According to WHO, air pollution is actually one of the “greatest hazards to human health”.

This stark warning came at the latest meeting of the UN Environment Programme’s (UNEP) Climate and Clean Air Coalition (CCAC), which took place in Paris, France on April 6th and 7th.

It comes as the organisation pushed further with its call for immediate worldwide action on air pollution.

Speaking at the meeting, WHO director of public health and environment Dr Maria Neira, commented: “The estimations we have now tell us there are 3.5 million premature deaths every year caused by household air pollution, and 3.3 million deaths every year caused by outdoor air pollution.

“Air pollution is becoming one of the biggest health issues we have in front of us at the moment,”

WHO warned that an additional 200,000 people die every year due to ground-level ozone pollution. Furthermore, indoor air pollution has become the leading risk factor in South Asia when it comes to ‘burden of disease’, it said. Furthermore, it came second in Eastern, Central and Western Sub-Saharan Africa, as well as third in Southeast Asia.

This burden of disease is calculated based on the years of life lost combined with years lived in sickness.

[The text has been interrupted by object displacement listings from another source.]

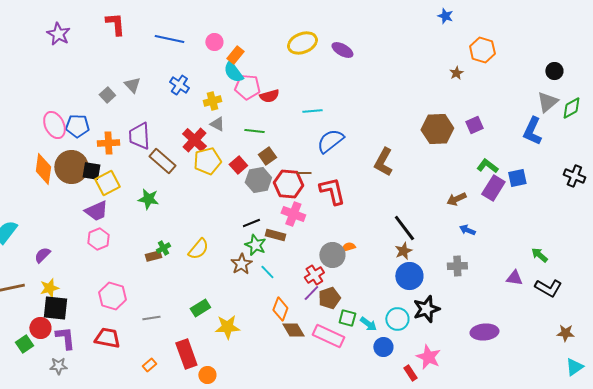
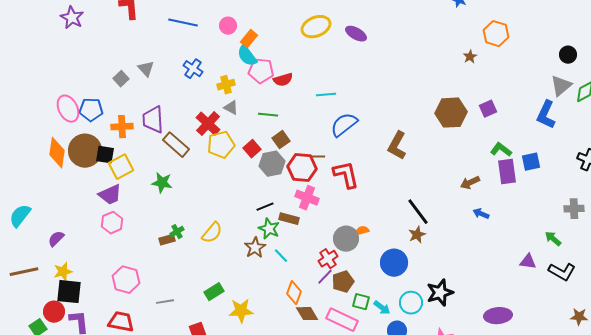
purple rectangle: (493, 188) -> (507, 172), turned -40
gray cross: (457, 266) -> (574, 209), moved
blue circle: (409, 276) -> (394, 263), moved

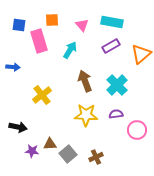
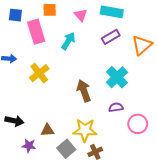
brown arrow: (85, 81) -> (84, 91), moved
yellow cross: (42, 95) -> (39, 73), moved
yellow star: (86, 115) -> (85, 130), moved
brown triangle: (50, 144) -> (48, 130), moved

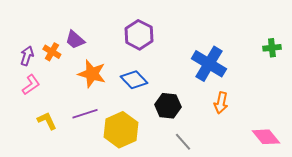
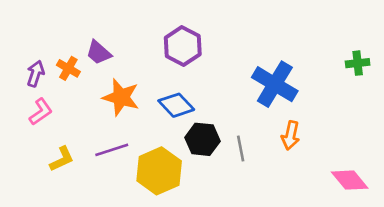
black hexagon: (168, 106) -> (202, 139), moved
yellow L-shape: (47, 121) -> (62, 159), turned 90
gray line: (183, 142) -> (241, 149), moved, turned 30

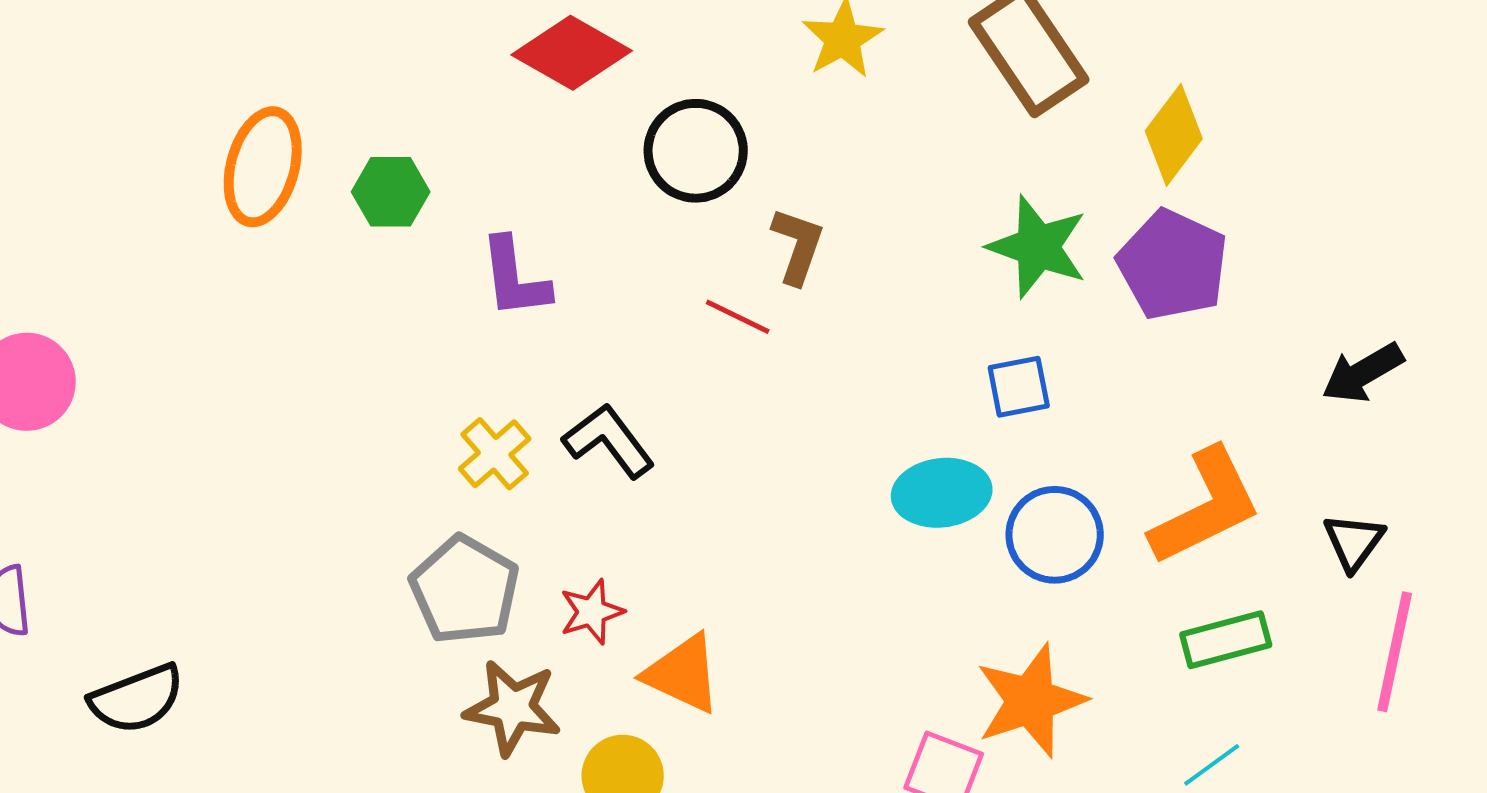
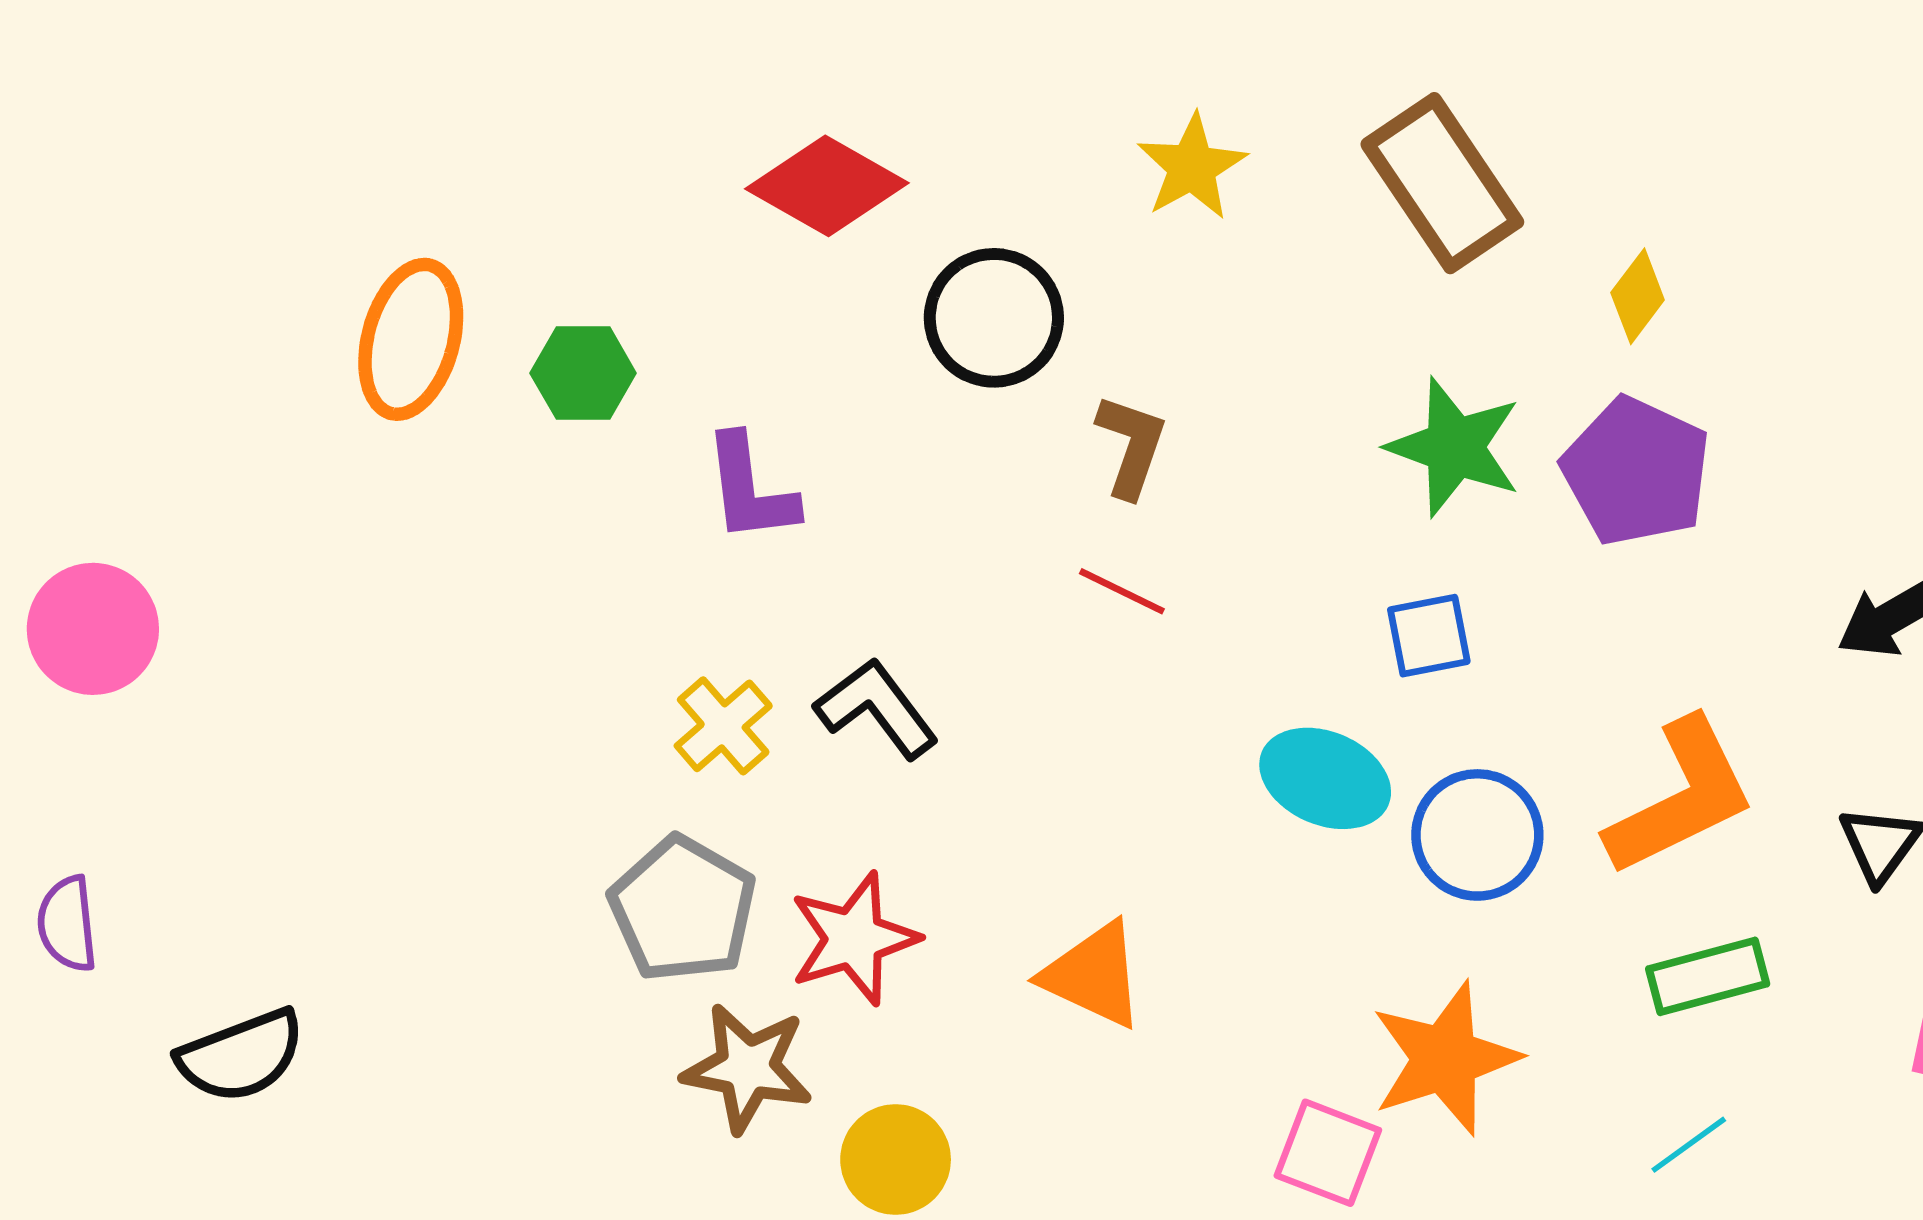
yellow diamond: (1174, 135) -> (1638, 296), size x0.7
red line: (738, 317) -> (1122, 591), moved
cyan ellipse: (942, 493) -> (1325, 778), turned 30
red star: (592, 612) -> (854, 939), size x1.5
orange triangle: (683, 674) -> (1094, 975), moved

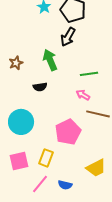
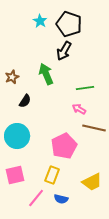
black semicircle: (40, 87) -> (25, 101), moved, turned -48
yellow rectangle: (46, 158) -> (52, 175), moved

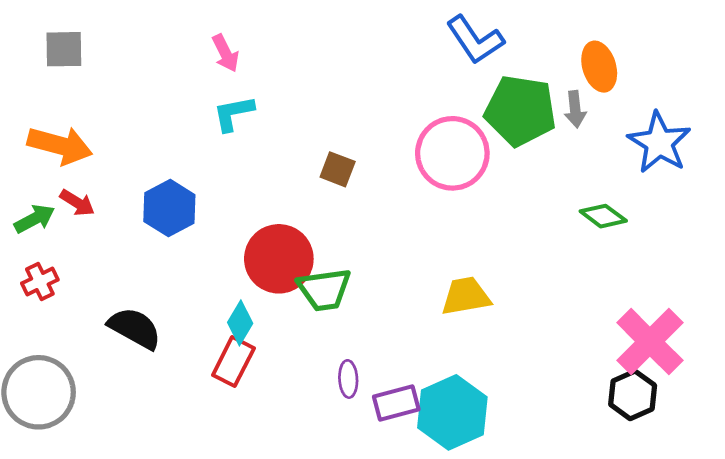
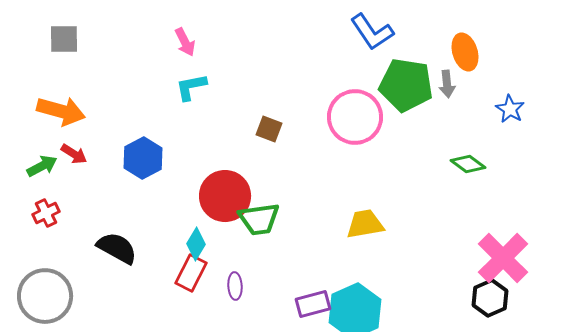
blue star: (659, 143) -> (510, 109), size x0.6
purple ellipse: (348, 379) -> (235, 286), moved

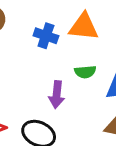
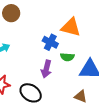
blue cross: (46, 36) -> (50, 42), moved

At the meeting, UNEP called for fast-action on short-lived climate pollutants (SLCPs), as these are major culprits when it comes to damage to health, as well as the cause of crop loss and climate change.

Tackling SLCPs could “dramatically” cut the number of annual air pollution deaths, according to UNEP.

SLCPs are released through a number of sources, including diesel engine exhaust, smoke and soot from inefficient cooking stoves, natural gas production and leaking and flaring from oil.